■ **Input material**
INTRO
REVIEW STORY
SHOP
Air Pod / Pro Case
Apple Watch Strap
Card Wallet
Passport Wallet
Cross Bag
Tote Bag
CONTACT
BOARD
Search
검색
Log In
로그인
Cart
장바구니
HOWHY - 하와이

* * *

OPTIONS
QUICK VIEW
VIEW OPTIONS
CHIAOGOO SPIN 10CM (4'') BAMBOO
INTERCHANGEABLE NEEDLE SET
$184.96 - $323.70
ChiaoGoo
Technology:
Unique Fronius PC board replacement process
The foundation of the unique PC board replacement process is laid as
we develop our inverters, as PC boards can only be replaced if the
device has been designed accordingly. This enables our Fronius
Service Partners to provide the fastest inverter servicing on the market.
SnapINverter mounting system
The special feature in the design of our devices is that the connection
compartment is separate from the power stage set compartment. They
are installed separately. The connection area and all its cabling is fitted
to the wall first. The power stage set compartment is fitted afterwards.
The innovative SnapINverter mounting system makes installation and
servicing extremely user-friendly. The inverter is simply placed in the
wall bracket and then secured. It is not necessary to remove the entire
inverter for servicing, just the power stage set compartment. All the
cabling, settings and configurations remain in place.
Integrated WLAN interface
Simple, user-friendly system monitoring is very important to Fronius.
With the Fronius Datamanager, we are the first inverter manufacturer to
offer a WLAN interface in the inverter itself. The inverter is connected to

■ **Goal of the exercise**
Repeat exactly the lines of the listing above, from the one with "are installed separately." down to the one with "The innovative SnapINverter"; both of those lines belong in the range.

■ **Exercise result**
are installed separately. The connection area and all its cabling is fitted
to the wall first. The power stage set compartment is fitted afterwards.
The innovative SnapINverter mounting system makes installation and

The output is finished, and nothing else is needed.